State regulators formed a NARUC task force hoping to convince the FCC to create financial incentives to states to lower their intercarrier compensation rates, Vermont regulator and NARUC telecom committee Chairman John Burke told us Thursday. The task force is chaired by New York Commissioner Maureen Harris, Burke said. Members of the task force hope to have recommendations before the October open meeting, when many expect the FCC to move to orders on universal service fund and intercarrier compensation regime reforms, Burke said. Some state regulators are hoping to keep the FCC from preempting state authority with the reforms, he said.
The adoption of the America’s Broadband Connectivity Plan (ABC Plan) for Universal Service Fund and intercarrier compensation revamp would “send us to the nearest federal court of appeals,” James Cawley, state chairman of the USF Federal/State Joint Board, told us. Most of the state commissions that filed with the FCC on the agreement oppose preemption of state role in determining USF eligibility. But Wisconsin regulators support some limited preemption of state authority and unified access charge rates.

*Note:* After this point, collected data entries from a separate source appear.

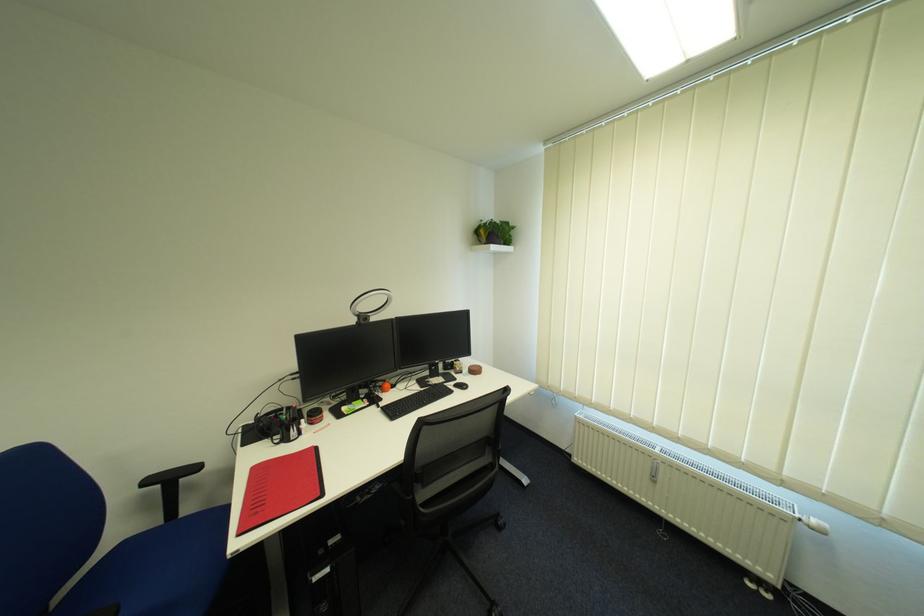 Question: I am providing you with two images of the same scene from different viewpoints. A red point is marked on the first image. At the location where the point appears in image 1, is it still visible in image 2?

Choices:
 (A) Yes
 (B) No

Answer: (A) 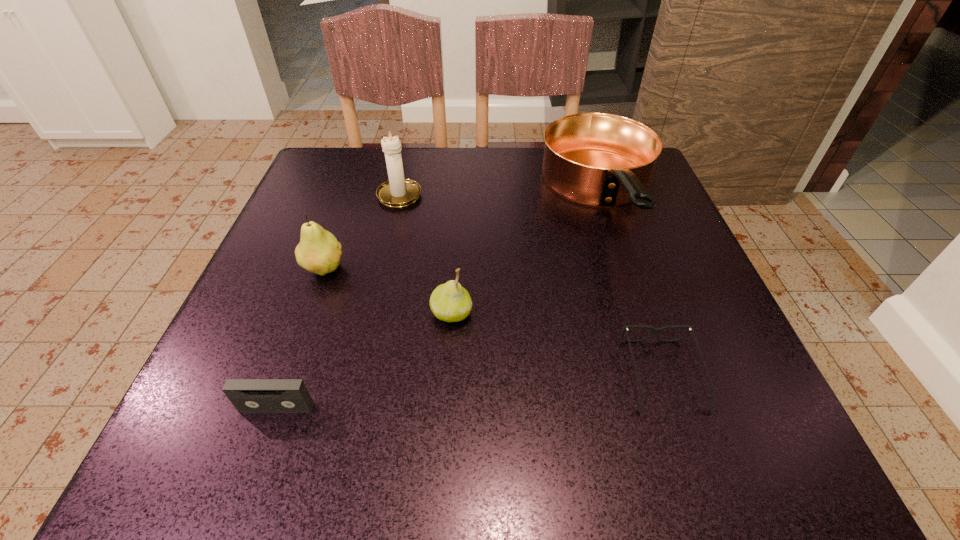 Locate an element on the screen. The width and height of the screenshot is (960, 540). free spot between the frying pan and the farther pear is located at coordinates (464, 235).

This screenshot has height=540, width=960. I want to click on vacant area that lies between the left pear and the shortest object, so click(493, 322).

At what (x,y) coordinates should I click in order to perform the action: click on vacant point located between the spectacles and the left pear. Please return your answer as a coordinate pair (x, y). Looking at the image, I should click on (493, 322).

Choose which object is the third nearest neighbor to the second shortest object. Please provide its 2D coordinates. Your answer should be formatted as a tuple, i.e. [(x, y)], where the tuple contains the x and y coordinates of a point satisfying the conditions above.

[(654, 330)]

At what (x,y) coordinates should I click in order to perform the action: click on the closest object to the frying pan. Please return your answer as a coordinate pair (x, y). The width and height of the screenshot is (960, 540). Looking at the image, I should click on click(x=654, y=330). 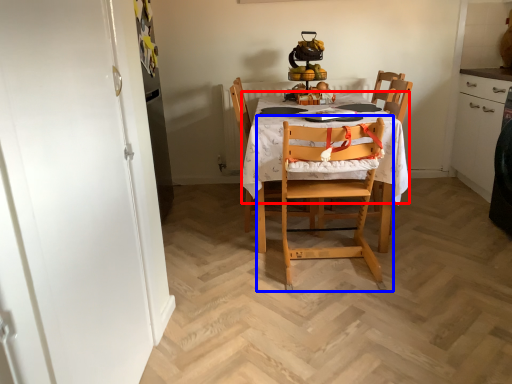 Question: Which object appears farthest to the camera in this image, tablecloth (highlighted by a red box) or chair (highlighted by a blue box)?

Choices:
 (A) tablecloth
 (B) chair

Answer: (A) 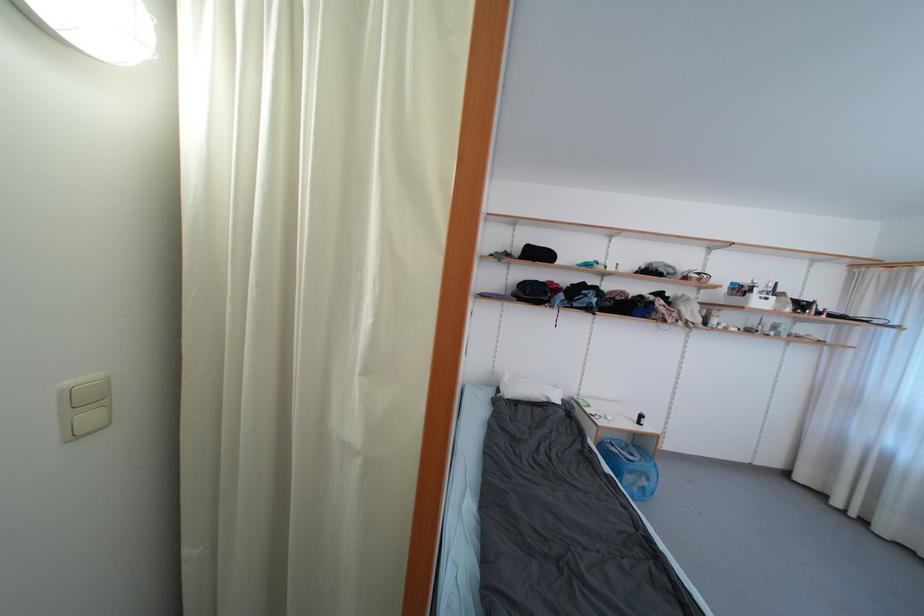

Small and mid-sized wireless carriers, cable operators and competitive local exchange carriers all criticized parts of the America’s Broadband Connectivity (ABC) plan for making major changes to the Universal Service Fund and intercarrier compensation regimes. The plan, a compromise among major telecom carriers and rural local exchange carriers, is unlikely to be approved without some changes, said industry and FCC officials. The trick for the FCC will be keeping ILECs on board while accommodating other interests (CD Aug 25 p1). The FCC also asked for comment on a “complementary” filing by rural carriers as well as proposals by the Federal-State Joint Board on USF, also discussed in many of the comments.
Building a national wireless broadband network for public safety is the top telecom priority this fall for the Senate Commerce Committee, committee aides said. House Democratic and Republican staff, meanwhile, have continued discussions on spectrum legislation through the August recess, House officials said. Senate Commerce Committee Chairman Jay Rockefeller, D-W.Va., also is closely watching the FCC as it attempts to overhaul the Universal Service Fund and the committee may have a hearing on the AT&T/T-Mobile deal, his spokeswoman said. Senate Republicans, meanwhile, are poised to move their Congressional Review Act rebuke of the FCC’s net neutrality order.